Quando a pesquisa acadêmica e a crítica com espírito desbravador redescobrem autores relevantes infelizmente soterrados nas areias do tempo, por mais que esse esquecimento possa, por vezes, ser creditado à mentalidade tacanha de priscas eras, isso não significa dizer que a crítica, ainda hoje, mantenha essa mesma mentalidade. A reação empolgada, aliás, com que muitas vezes a crítica contemporânea recebe a edição de um manuscrito inédito de uma escritora negra até então pouco conhecida já desmente a tese de que o cânone literário foi, e ainda é, uma masmorra ladeada por gárgulas. Eu diria, na verdade, que as coisas são ainda mais tristes: um bom livro que não seja bem recebido, ou que ganhe críticas mesquinhas a seu respeito, ou mesmo que tenha o azar de ser publicado sem gente que o divulgue de forma minimamente adequada, é um livro que, com o correr de mais algumas gerações, corre o risco de cair no esquecimento, sem que para isso as gerações futuras precisem agir de forma deliberada para mantê-lo nesse estado.
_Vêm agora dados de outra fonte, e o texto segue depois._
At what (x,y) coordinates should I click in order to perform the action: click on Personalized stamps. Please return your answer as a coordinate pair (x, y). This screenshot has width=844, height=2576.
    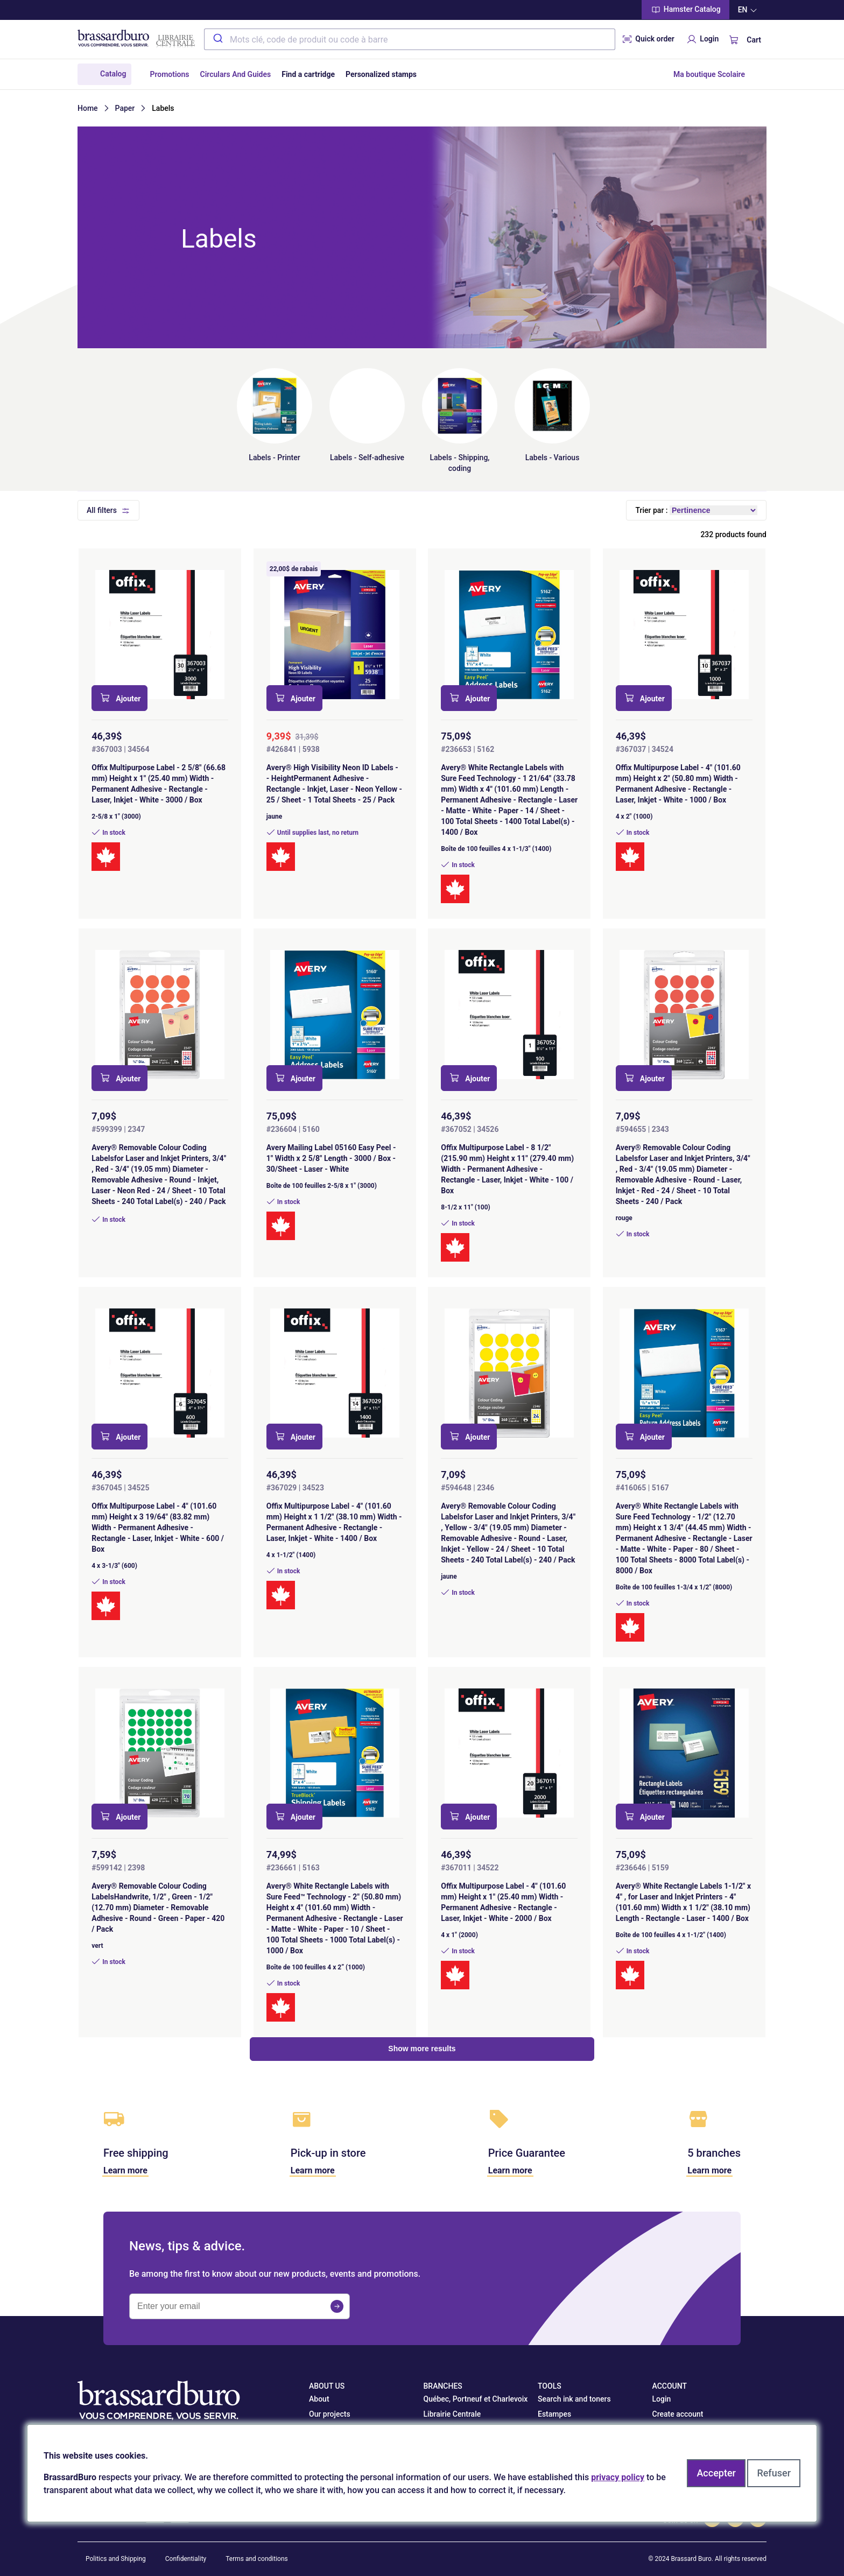     Looking at the image, I should click on (381, 74).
Não custa lembrar, afinal, que embora o trabalho do crítico contemporâneo, de perceber, com olhos de águia, o que está acontecendo na cena literária, seja um trabalho árduo, o trabalho do pesquisador futuro, de se lançar em um maremoto de arquivos para resgatar vozes submersas no turbilhão da História, é trabalho redobrado e para o qual nem sempre haverá energia suficiente.